With Fox News personality Jeanine Pirro under fire for offensive comments she made about Rep. Ilhan Omar (D-MN) about her religion and Carlson under attack for offensive comments he made about minorities, Iraqis, and women, the network could be facing more advertiser boycotts such as the one that almost led to the ouster of host Laura Ingraham after she mocked a survivor of the Parkland shooting.
At least 33 advertisers have recently cut ties with Carlson's program in particular, according to Business Insider.
Bloomberg noted that the backlash comes at “an awkward time” for Fox. The network is scheduled to host advertisers in its studio on Wednesday.
"Fox News said it was looking forward to its advertiser presentation and wouldn’t be swayed by the campaign against Carlson," Bloomberg reported.

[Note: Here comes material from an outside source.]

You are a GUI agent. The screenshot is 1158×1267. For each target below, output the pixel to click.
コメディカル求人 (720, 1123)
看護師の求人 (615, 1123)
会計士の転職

Variety reported last month that the network was pitching shows hosted by news anchors like Martha MacCallum, Bret Baier, and Chris Wallace instead of the inflammatory opinion shows that dominate evening programming.
"A new marketing slogan, 'America Is Watching,' has been trademarked and a map of the United States has been created showing that no matter whether the region tilts red or blue politically, Fox News is the most-watched cable-news outlet there – pressing against the notion that the network is only for conservatives," the report stated.
According to a consultant working with the network, opinion shows grab the headlines but the ostensibly straight news programming is a major part of the network's appeal.
“The opinion programming is incredibly popular, and steals the bigger part of the headlines,” explained Jason Klarman to Variety, but "literally more than two-thirds of the millions of people who come in and check out the channel every day are coming for the news programming.”
The report goes on to note that advertisers have become "leery of being called out on social media by advocacy organizations monitoring primetime advertising."
(Correction: A previous version of this article incorrectly suggested that Fox News executives rolled out their new pitch to advertisers following backlash against Jeanine Pirro and Tucker Carlson.)